**WHAT IS BEING ASKED**
All entries below must be retyped exactly, though pictures are to be skipped.

**MATERIAL PROVIDED**
▬▬▬▬▬▬▬▬▬▬
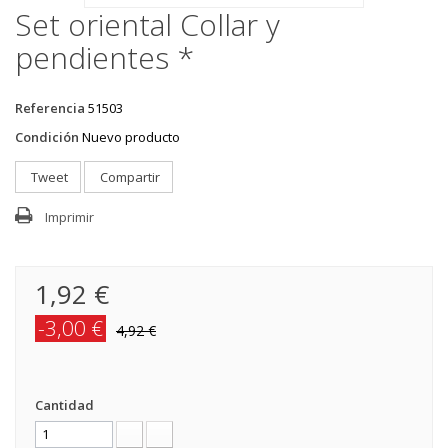
Set oriental Collar y
pendientes *
Referencia
51503
Condición
Nuevo producto
Tweet
Compartir
Imprimir
1,92 €
-3,00 €
4,92 €
Cantidad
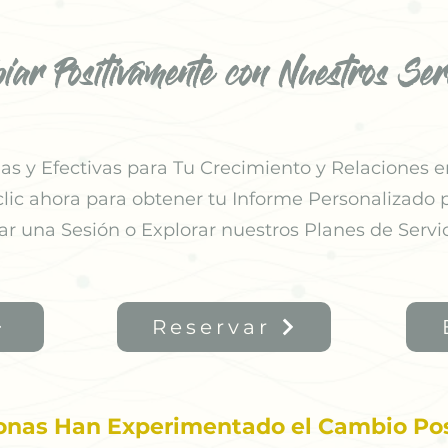
iar Positivamente con Nuestros Serv
s y Efectivas para Tu Crecimiento y Relaciones e
clic ahora para obtener tu Informe Personalizado p
ar una
Sesión o Explorar nuestros Planes de Servic
Reservar
onas Han Experimentado el Cambio Pos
▬▬▬▬▬▬▬▬▬▬
**ANSWER TO THE EXERCISE**
Set oriental Collar y
pendientes *
Referencia
51503
Condición
Nuevo producto
Tweet
Compartir
Imprimir
1,92 €
-3,00 €
4,92 €
Cantidad
iar Positivamente con Nuestros Serv
s y Efectivas para Tu Crecimiento y Relaciones e
clic ahora para obtener tu Informe Personalizado p
ar una
Sesión o Explorar nuestros Planes de Servic
Reservar
onas Han Experimentado el Cambio Pos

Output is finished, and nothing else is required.